(Saved entries)

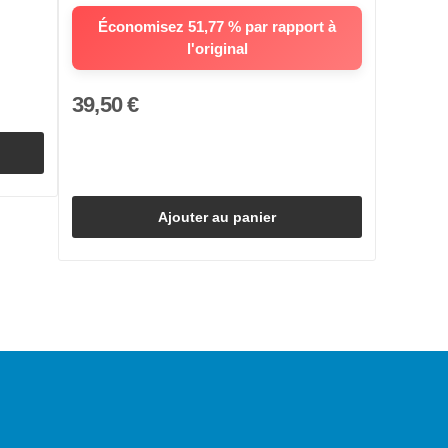
Économisez 51,77 % par rapport à
l'original
39,50 €
Ajouter au panier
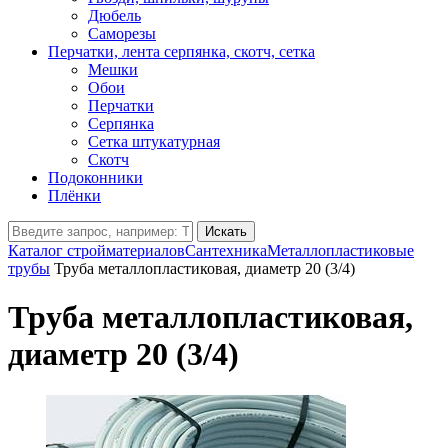
Дюбель
Саморезы
Перчатки, лента серпянка, скотч, сетка
Мешки
Обои
Перчатки
Серпянка
Сетка штукатурная
Скотч
Подоконники
Плёнки
Искать
Каталог стройматериалов
Сантехника
Металлопластиковые
трубы
Труба металлопластиковая, диаметр 20 (3/4)
Труба металлопластиковая,
диаметр 20 (3/4)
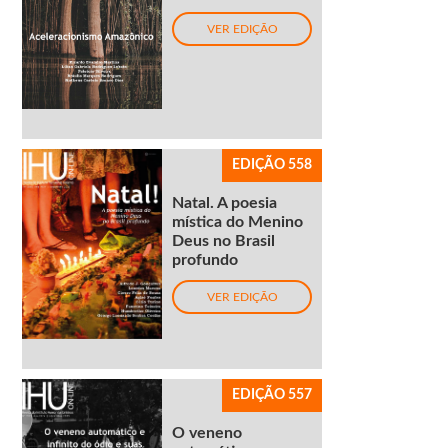
VER EDIÇÃO
EDIÇÃO 558
Natal. A poesia
mística do Menino
Deus no Brasil
profundo
VER EDIÇÃO
EDIÇÃO 557
O veneno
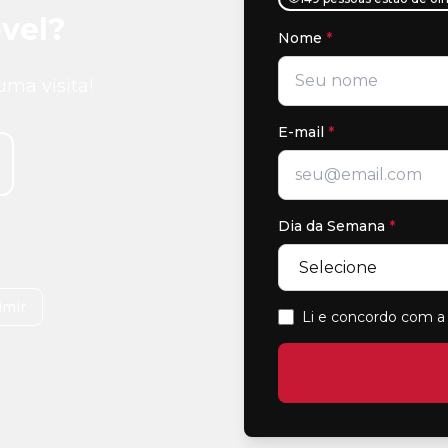
vel?
Nome
*
uma visita!
E-mail
*
Dia da Semana
*
imir
Li e concordo com a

## Assignment
Working through the data above, find every line holding "Перчатки" and copy it.

## Problem solution
Перчатки, лента серпянка, скотч, сетка
Перчатки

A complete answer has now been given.